ABOUT THIS EXERCISE ::
Which lines run from the one containing "Риба (622, 430)" to the end of the entries? Copy them exactly, both ends included, and give nothing else.

INPUT FOR THIS TASK ::
- Opening Delimiter -
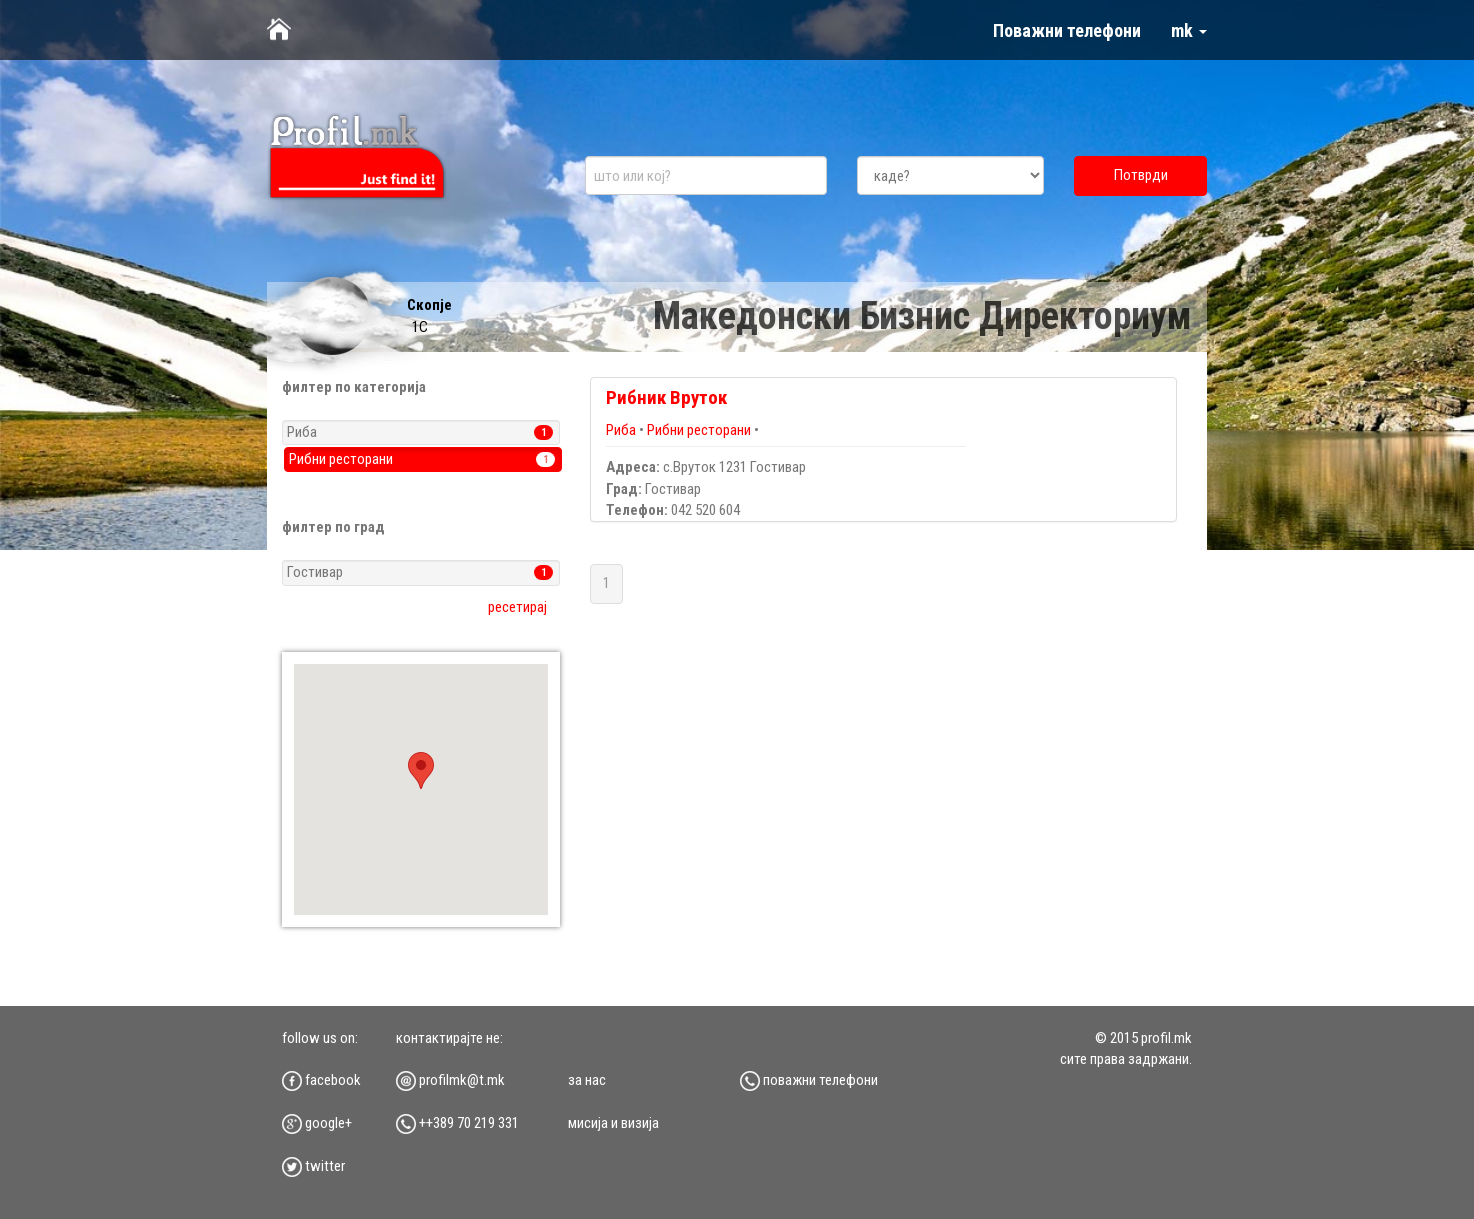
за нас (587, 1080)
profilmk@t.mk (450, 1080)
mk (1189, 30)
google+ (317, 1123)
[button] (421, 770)
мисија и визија (613, 1123)
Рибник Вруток (666, 397)
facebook (321, 1080)
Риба (622, 430)
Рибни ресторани (699, 430)
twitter (313, 1166)
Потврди (1141, 175)
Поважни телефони (1067, 30)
- Closing Delimiter -
TASK ANSWER ::
Риба (622, 430)
Рибни ресторани (699, 430)
twitter (313, 1166)
Потврди (1141, 175)
Поважни телефони (1067, 30)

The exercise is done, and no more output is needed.